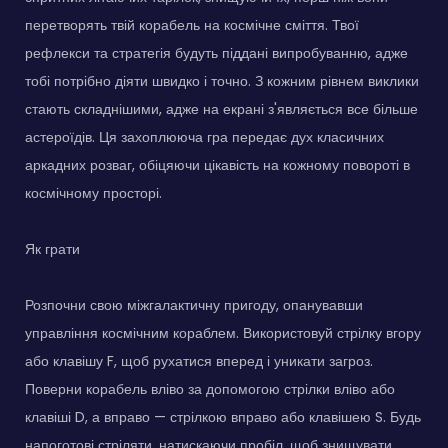
перетворять твій корабель на космічне сміття. Твої
рефлекси та стратегія будуть піддані випробуванню, адже
тобі потрібно діяти швидко і точно. З кожним рівнем виклики
стають складнішими, адже на екрані з'являється все більше
астероїдів. Ця захоплююча гра передає дух класичних
аркадних розваг, обіцяючи цікавість на кожному повороті в
космічному просторі.
Як грати
Розпочни свою міжгалактичну пригоду, опанувавши
управління космічним кораблем. Використовуй стрілку вгору
або клавішу F, щоб рухатися вперед і уникати загроз.
Поверни корабель вліво за допомогою стрілки вліво або
клавіші D, а вправо — стрілкою вправо або клавішею S. Будь
напоготові стріляти, натискаючи пробіл, щоб знищувати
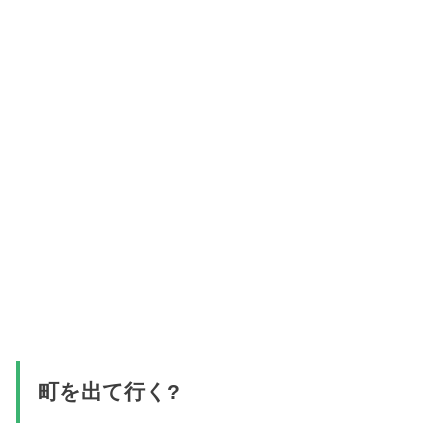
町を出て行く?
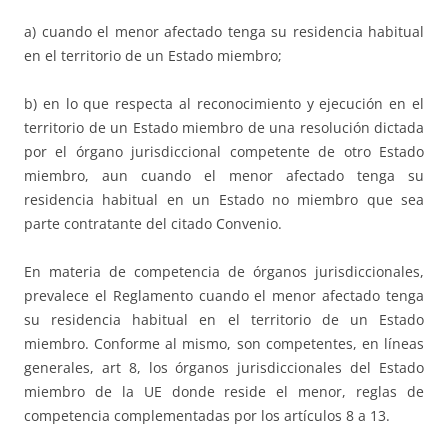
a) cuando el menor afectado tenga su residencia habitual
en el territorio de un Estado miembro;
b) en lo que respecta al reconocimiento y ejecución en el
territorio de un Estado miembro de una resolución dictada
por el órgano jurisdiccional competente de otro Estado
miembro, aun cuando el menor afectado tenga su
residencia habitual en un Estado no miembro que sea
parte contratante del citado Convenio.
En materia de competencia de órganos jurisdiccionales,
prevalece el Reglamento cuando el menor afectado tenga
su residencia habitual en el territorio de un Estado
miembro. Conforme al mismo, son competentes, en líneas
generales, art 8, los órganos jurisdiccionales del Estado
miembro de la UE donde reside el menor, reglas de
competencia complementadas por los artículos 8 a 13.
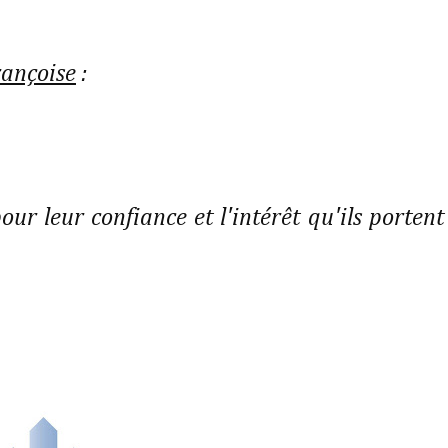
rançoise
:
ur leur confiance et l'intérêt qu'ils portent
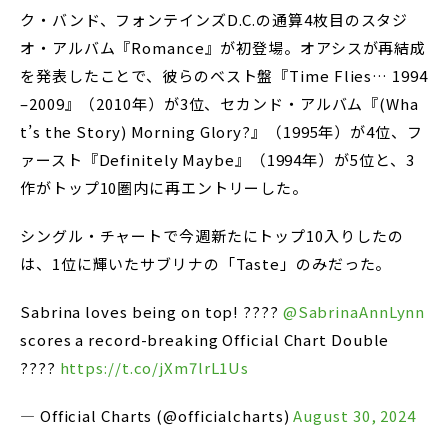
ク・バンド、フォンテインズD.C.の通算4枚目のスタジ
オ・アルバム『Romance』が初登場。オアシスが再結成
を発表したことで、彼らのベスト盤『Time Flies… 1994
–2009』（2010年）が3位、セカンド・アルバム『(Wha
t’s the Story) Morning Glory?』（1995年）が4位、フ
ァースト『Definitely Maybe』（1994年）が5位と、3
作がトップ10圏内に再エントリーした。
シングル・チャートで今週新たにトップ10入りしたの
は、1位に輝いたサブリナの「Taste」のみだった。
Sabrina loves being on top! ????
@SabrinaAnnLynn
scores a record-breaking Official Chart Double
????
https://t.co/jXm7lrL1Us
— Official Charts (@officialcharts)
August 30, 2024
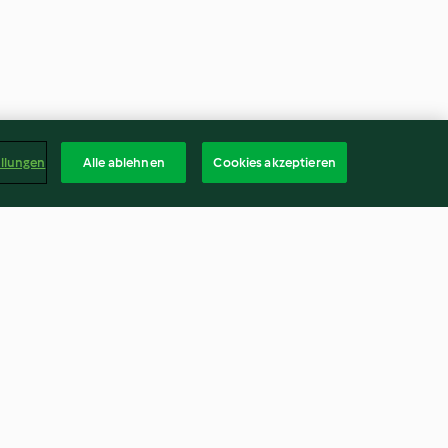
ellungen
Alle ablehnen
Cookies akzeptieren
peh und
Tomaten-Spinat-Curry mit
omaten
Kichererbsen
4.0
(578)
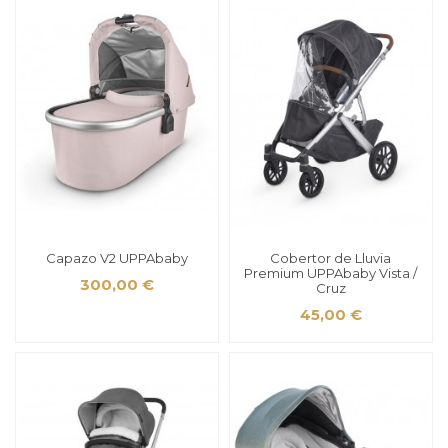
Capazo V2 UPPAbaby
Cobertor de Lluvia
Premium UPPAbaby Vista /
300,00 €
Cruz
45,00 €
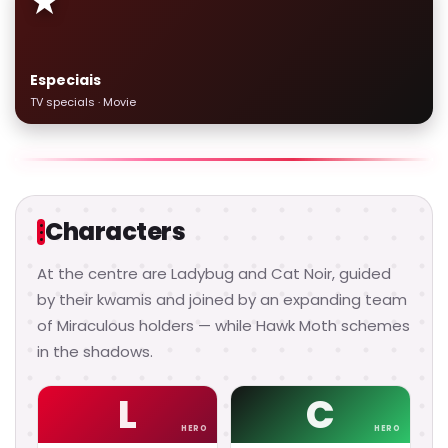
★
Especiais
TV specials · Movie
Characters
At the centre are Ladybug and Cat Noir, guided
by their kwamis and joined by an expanding team
of Miraculous holders — while Hawk Moth schemes
in the shadows.
L
C
HERO
HERO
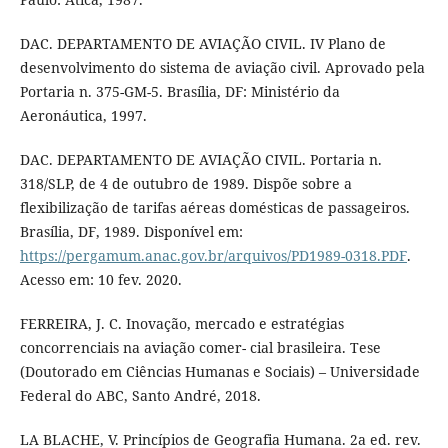
DAC. DEPARTAMENTO DE AVIAÇÃO CIVIL. IV Plano de
desenvolvimento do sistema de aviação civil. Aprovado pela
Portaria n. 375-GM-5. Brasília, DF: Ministério da
Aeronáutica, 1997.
DAC. DEPARTAMENTO DE AVIAÇÃO CIVIL. Portaria n.
318/SLP, de 4 de outubro de 1989. Dispõe sobre a
flexibilização de tarifas aéreas domésticas de passageiros.
Brasília, DF, 1989. Disponível em:
https://pergamum.anac.gov.br/arquivos/PD1989-0318.PDF
.
Acesso em: 10 fev. 2020.
FERREIRA, J. C. Inovação, mercado e estratégias
concorrenciais na aviação comer- cial brasileira. Tese
(Doutorado em Ciências Humanas e Sociais) – Universidade
Federal do ABC, Santo André, 2018.
LA BLACHE, V. Princípios de Geografia Humana. 2a ed. rev.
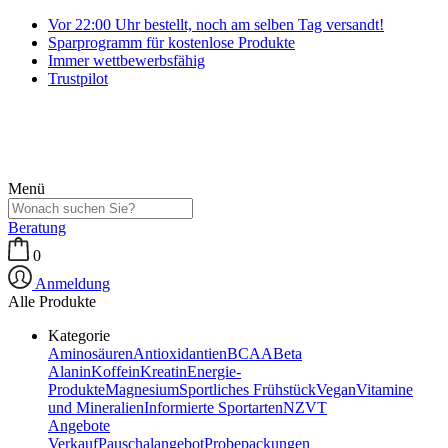
Vor 22:00 Uhr bestellt, noch am selben Tag versandt!
Sparprogramm für kostenlose Produkte
Immer wettbewerbsfähig
Trustpilot
Menü
Beratung
0
Anmeldung
Alle Produkte
Kategorie
Aminosäuren
Antioxidantien
BCAA
Beta
Alanin
Koffein
Kreatin
Energie-
Produkte
Magnesium
Sportliches Frühstück
Vegan
Vitamine
und Mineralien
Informierte Sportarten
NZVT
Angebote
Verkauf
Pauschalangebot
Probepackungen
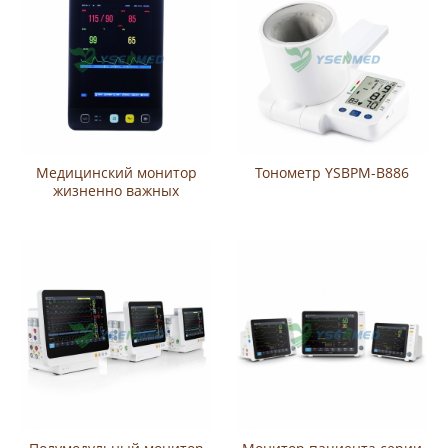
Медицинский монитор
Тонометр YSBPM-B886
жизненно важных
показателей YSPM-E8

*-*-*

◆ Directions for this task ◆
How many lines of the records contain the word "Estado"? Reply with the number and nothing else.

◆ Output for this task ◆
6